King Eglon of Moab gathered Ammonites and Amalekites to defeat and oppress Israel, until judge Ehud delivered Israel by assassinating Eglon, while he was relieving himself (Judges 3:13). The Amalekites later raided Israel with the Midianites, taking their flocks and grain, like locusts, until God raised up Gideon as the deliverer (Judges 6:3).
The Amalekites caused king Saul's final downfall when he disobeyed God by failing to kill them all, and sparing king Agag (1 Sam 15). David later raided Amalekites while he lived with king Achish in the land of the Philistines (1 Sam 27) - obviously Saul spared more than just their king.

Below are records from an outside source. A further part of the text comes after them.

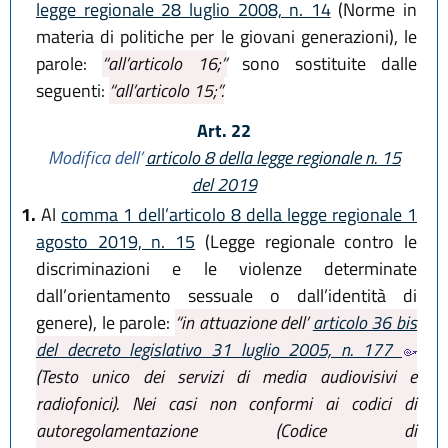
legge regionale 28 luglio 2008, n. 14
(Norme in
materia di politiche per le giovani generazioni), le
parole:
“all’articolo 16;”
sono sostituite dalle
seguenti:
“all’articolo 15;”.
Art. 22
Modifica dell’
articolo 8 della legge regionale n. 15
del 2019
1.
Al
comma 1 dell’articolo 8 della legge regionale 1
agosto 2019, n. 15
(Legge regionale contro le
discriminazioni e le violenze determinate
dall’orientamento sessuale o dall’identità di
genere), le parole:
“in attuazione dell’
articolo 36 bis
del decreto legislativo 31 luglio 2005, n. 177
(Testo unico dei servizi di media audiovisivi e
radiofonici). Nei casi non conformi ai codici di
autoregolamentazione (Codice di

In the story of Esther, Haman, the bad guy and enemy of Mordecai, is described as an Agagite, possibly a descendent of Agag (Esther 3:1). Saul's disobedience possibly almost lead to a tragedy 600 years later. After Amalekite raids on Ziglag, David pursued them, killing all but 400 and recovering his wives (1 Sam 30). An Amalekite brought David news of Saul's death, saying he had killed Saul himself. David killed him for slaying the Lord's anointed (2 Sam 1:1). In the days of Hezekiah, Simeon destroyed the remnant of the Amalekites in the stronghold of Mt. Seir (Edom) (1 Chr 4:43).
The Ammonites and Moabites
These are descendants of Lot, by his daughters (Gen 19:37).
These are the descendants of Esau
God gave Israel a warning that if they did not destroy the people in the land they would be “pricks in your eyes and thorns in your side” (Num 33:50-56). Joshua led the people over the Jordan and destroyed many cities and peoples (Josh 12). Joshua subdued the land, but not all the people died in it (Josh 11:21-23). Josh 13:1-7 gives us a list of land still to be possessed. Joshua divided up the land and it was the task of the tribes to possess it (Josh 23:4-13). In Judges the tribes seek to drive them out. Judah and the house of Joseph has success, but others fail (Judg 1:27-36). This was because the people did not break down the altars (Judg 2:2) and served Baal (Judg 2:11ff). Judg 3:3f gives us a list of nations left in the land. Judg 3:5-6 is one of the saddest verses as the promise was not fulfilled. The land was not totally theirs. They co-habited it with the various Canaanite, Hittite, and Perizzite groups. The promise of Num 33:55-56 was fulfilled.
The type of sins the Canaanites were involved in are mentioned in the Bible. This gives us an idea of the type of life in Canaan before Israel got there. Deut 9:4-5 makes it clear the nations were involved in gross wickedness. God's judgment was pending for many years (Gen 15:14-16). Lev 18:1ff give us a list of the horrors of everyday practice in the land (Lev 18:24). Sexual sins, child sacrifice, homosexuality, and perversion with animals are listed. Deut 18:9-14 add witchcraft and the occult to the list.